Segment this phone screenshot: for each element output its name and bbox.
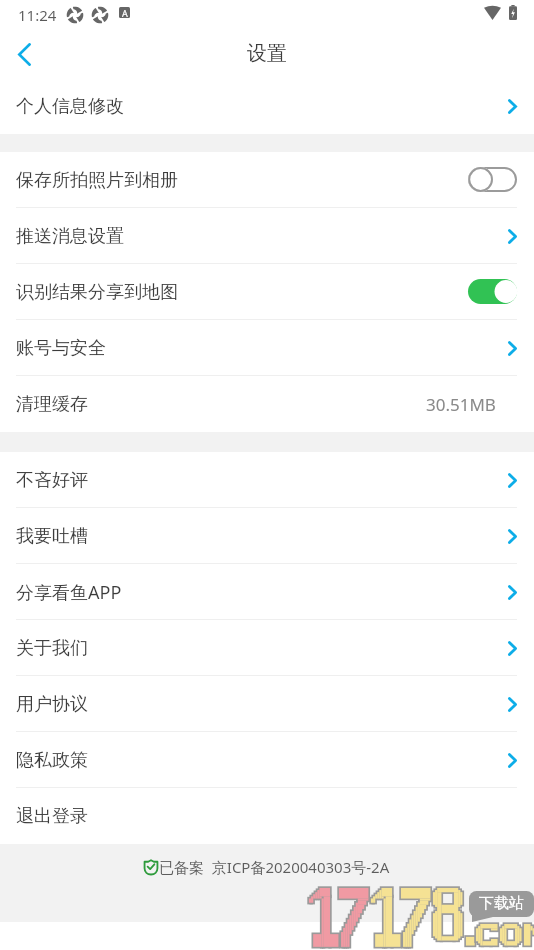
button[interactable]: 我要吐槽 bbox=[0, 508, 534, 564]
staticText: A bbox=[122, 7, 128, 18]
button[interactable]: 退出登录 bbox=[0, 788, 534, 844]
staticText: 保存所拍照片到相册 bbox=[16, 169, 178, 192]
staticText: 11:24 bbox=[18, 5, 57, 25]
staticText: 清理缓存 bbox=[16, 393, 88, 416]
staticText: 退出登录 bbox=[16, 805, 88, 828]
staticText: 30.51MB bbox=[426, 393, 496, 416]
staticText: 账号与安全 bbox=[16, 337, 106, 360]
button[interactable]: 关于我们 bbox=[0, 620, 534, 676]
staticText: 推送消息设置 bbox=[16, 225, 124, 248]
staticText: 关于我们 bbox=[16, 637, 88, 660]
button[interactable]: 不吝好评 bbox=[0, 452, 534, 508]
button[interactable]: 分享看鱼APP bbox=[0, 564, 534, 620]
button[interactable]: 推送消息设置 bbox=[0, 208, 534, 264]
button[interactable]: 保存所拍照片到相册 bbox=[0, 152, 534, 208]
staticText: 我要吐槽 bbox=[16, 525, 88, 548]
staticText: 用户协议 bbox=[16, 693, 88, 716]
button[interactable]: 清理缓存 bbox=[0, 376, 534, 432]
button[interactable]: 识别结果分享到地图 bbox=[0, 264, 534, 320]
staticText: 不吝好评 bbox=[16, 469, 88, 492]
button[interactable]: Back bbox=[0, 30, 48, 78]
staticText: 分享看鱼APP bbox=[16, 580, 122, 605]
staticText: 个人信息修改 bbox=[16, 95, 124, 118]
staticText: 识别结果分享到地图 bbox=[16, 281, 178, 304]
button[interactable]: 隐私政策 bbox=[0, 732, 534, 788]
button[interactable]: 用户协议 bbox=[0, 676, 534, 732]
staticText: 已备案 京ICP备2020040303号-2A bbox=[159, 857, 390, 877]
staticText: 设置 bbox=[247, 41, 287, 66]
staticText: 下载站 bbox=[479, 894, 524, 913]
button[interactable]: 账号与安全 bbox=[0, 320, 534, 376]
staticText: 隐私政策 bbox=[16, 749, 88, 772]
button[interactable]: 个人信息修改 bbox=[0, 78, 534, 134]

**Brief:** Output the data above in full. Skip every picture.

**Exercise solution:**
Segment this phone screenshot: for each element output its name and bbox.
button[interactable]: 我要吐槽 bbox=[0, 508, 534, 564]
staticText: A bbox=[122, 7, 128, 18]
button[interactable]: 退出登录 bbox=[0, 788, 534, 844]
staticText: 保存所拍照片到相册 bbox=[16, 169, 178, 192]
staticText: 11:24 bbox=[18, 5, 57, 25]
staticText: 清理缓存 bbox=[16, 393, 88, 416]
staticText: 退出登录 bbox=[16, 805, 88, 828]
staticText: 30.51MB bbox=[426, 393, 496, 416]
staticText: 账号与安全 bbox=[16, 337, 106, 360]
button[interactable]: 关于我们 bbox=[0, 620, 534, 676]
staticText: 推送消息设置 bbox=[16, 225, 124, 248]
staticText: 关于我们 bbox=[16, 637, 88, 660]
button[interactable]: 不吝好评 bbox=[0, 452, 534, 508]
button[interactable]: 分享看鱼APP bbox=[0, 564, 534, 620]
button[interactable]: 推送消息设置 bbox=[0, 208, 534, 264]
button[interactable]: 保存所拍照片到相册 bbox=[0, 152, 534, 208]
staticText: 我要吐槽 bbox=[16, 525, 88, 548]
staticText: 用户协议 bbox=[16, 693, 88, 716]
button[interactable]: 清理缓存 bbox=[0, 376, 534, 432]
button[interactable]: 识别结果分享到地图 bbox=[0, 264, 534, 320]
staticText: 不吝好评 bbox=[16, 469, 88, 492]
button[interactable]: Back bbox=[0, 30, 48, 78]
staticText: 分享看鱼APP bbox=[16, 580, 122, 605]
staticText: 个人信息修改 bbox=[16, 95, 124, 118]
staticText: 识别结果分享到地图 bbox=[16, 281, 178, 304]
button[interactable]: 隐私政策 bbox=[0, 732, 534, 788]
button[interactable]: 用户协议 bbox=[0, 676, 534, 732]
staticText: 已备案 京ICP备2020040303号-2A bbox=[159, 857, 390, 877]
staticText: 设置 bbox=[247, 41, 287, 66]
staticText: 下载站 bbox=[479, 894, 524, 913]
button[interactable]: 账号与安全 bbox=[0, 320, 534, 376]
staticText: 隐私政策 bbox=[16, 749, 88, 772]
button[interactable]: 个人信息修改 bbox=[0, 78, 534, 134]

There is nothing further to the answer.